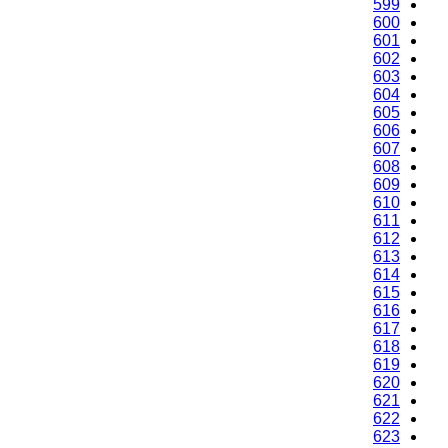
599
600
601
602
603
604
605
606
607
608
609
610
611
612
613
614
615
616
617
618
619
620
621
622
623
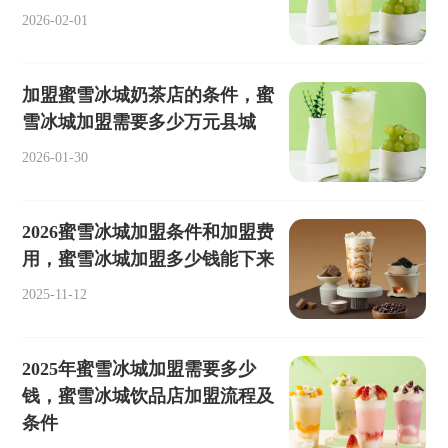
2026-02-01
加盟蜜雪冰城奶茶店的条件，蜜
雪冰城加盟需要多少万元县城
2026-01-30
2026蜜雪冰城加盟条件和加盟费
用，蜜雪冰城加盟多少钱能下来
2025-11-12
2025年蜜雪冰城加盟需要多少
钱，蜜雪冰城饮品店加盟流程及
条件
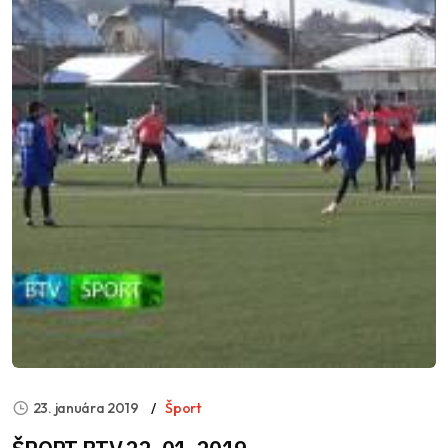
23. januára 2019
Šport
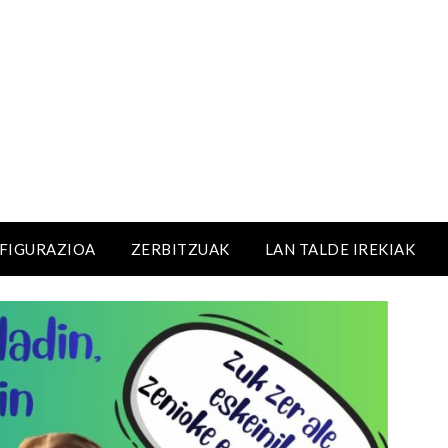
NFIGURAZIOA
ZERBITZUAK
LAN TALDE IREKIAK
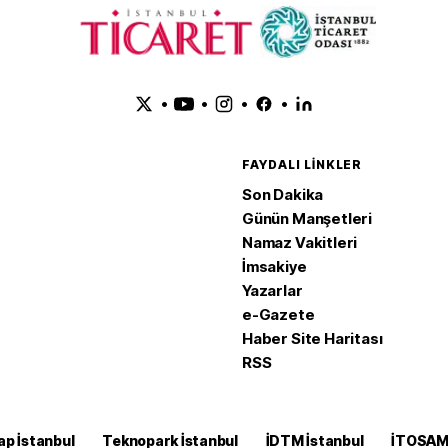
•
•
•
•
FAYDALI LINKLER
Son Dakika
Günün Manşetleri
Namaz Vakitleri
İmsakiye
Yazarlar
e-Gazete
Haber Site Haritası
RSS
ap İstanbul
Teknopark İstanbul
İDTM İstanbul
İTOSA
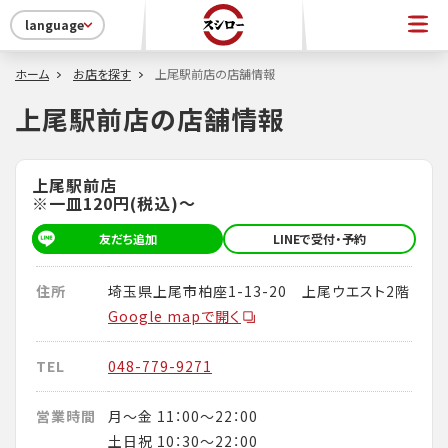
language
ホーム
お店を探す
上尾駅前店の店舗情報
上尾駅前店の店舗情報
上尾駅前店
※一皿120円(税込)～
友だち追加
LINEで受付・予約
住所
埼玉県上尾市柏座1-13-20 上尾ウエスト2階
Google mapで開く
TEL
048-779-9271
営業時間
月～金 11：00～22：00
土日祝 10：30～22：00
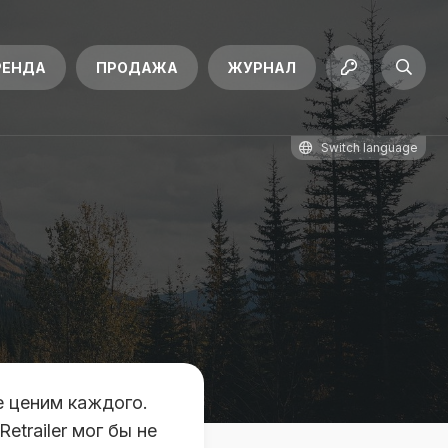
РЕНДА
ПРОДАЖА
ЖУРНАЛ
Switch language
 ценим каждого.
etrailer мог бы не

» **THE PROBLEM**: Report how many lines above include "İstanbul". Nothing else.

» **ANSWER TO THIS TASK**: 3